Virginia Local Ability-to-Pay Calculation and State Contributions to Public Schools — Some Surprises

by James C. Sherlock

Some things are very important that the average citizen knows little to nothing about.

For example, a complex state computation, the Composite Index of Local Ability to Pay, determines how much state money per student goes to your school district to maintain an overall state ratio of 55% state and 45% local.

The lower your district composite index of ability to pay, the more money per student your district gets.

You will find some big surprises in the list of school division indexes, or at least I did.

My home division of Virginia Beach did not make the top 20 highest indexes, while the City of Richmond did. Fredericksburg is a top-20 division. Stafford County is in the lower middle group. Bath County has the third highest index out of 133.

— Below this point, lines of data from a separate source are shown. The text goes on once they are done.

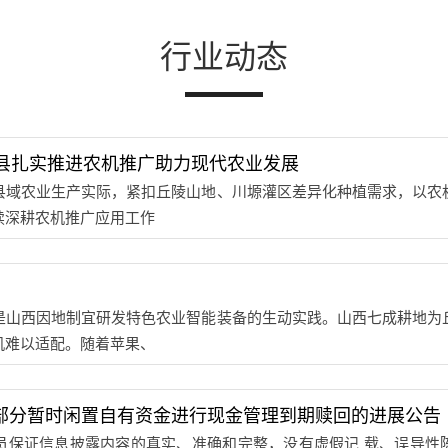
行业动态
县扎实推进农机推广助力现代农业发展
农业生产实际，紧扣丘陵山地、川塬灌区差异化种植需求，以农机
续深耕农机推广应用工作
西因地制宜研发特色农业智能装备的生动实践。山西七成耕地为丘
机难以适配。随着苹果、
：使用部分暂时闲置自有资金进行现金管理到期赎回的进展公告
证信息披露内容的真实、准确和完整，没有虚假记 载、误导性陈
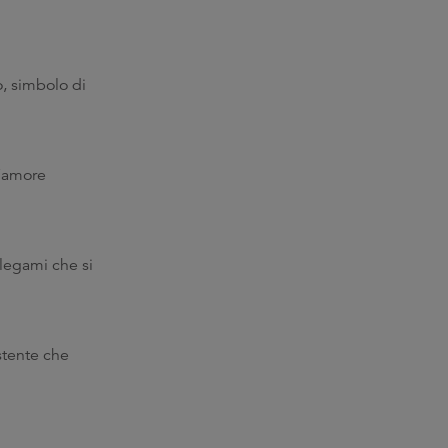
o, simbolo di
l’amore
 legami che si
stente che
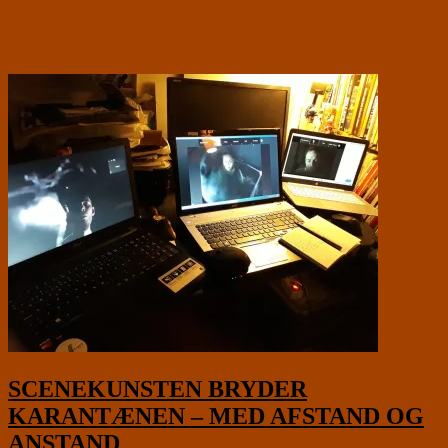
SCENEKUNSTEN BRYDER
KARANTÆNEN – MED AFSTAND OG
ANSTAND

The composite is a rules-based calculation of an index based on:

  • true value of property,
  • adjusted gross income (including and excluding non-residents);
  • taxable retail sales,
  • Average Daily (Student) Membership (ADM); and
  • total population.

All of those factors are listed for each of 133 school divisions.

The lowest index, thus the lowest ability to pay and the highest per-student reimbursement is Lee County at .1692. Lee County receives almost 5 times as much money per student from the state as the highest index school divisions.

The index is capped at .8. Those localities get the lowest reimbursement per student. Those with the maximum composite index are Alexandria, Arlington, Bath County, Fairfax City, Falls Church, Goochland County, Highland County and Surry County.

I have color coded the locality names on the spreadsheet by top 20 highest composite index, upper middle, lower middle and bottom 30.

You will find one political note at the bottom.

” The actual composite index to be used for Bedford Co. in the 2020-2022 biennium is .3132 pursuant to the appropriation act and Section 15.2-1302, Code of Virginia.”

That is a huge drop from what would have been calculated, resulting in a lot more money to Bedford schools.

The applicable state law is § 15.2-1302. Certain Commonwealth distributions to localities. It appears to be part of the effort to encourage consolidations.

  • It preserves the higher of two state payments calculations for 20 years in the event of a consolidation that transforms two entities into one, as in the case of Bedford.
  • In the case of the semi-consolidation of Martinsville and Henry County in which Martinsville sheds its constitutional officers and independent school division, the preservation period is 15 years. Those two entities have composite indexes that are almost identically low, both in the bottom seven, so there will be no real advantage in that consolidation for state contributions to any program.

Every state has its own way of doing things. I guess the drafters of the federal Constitution figured that out well before we did.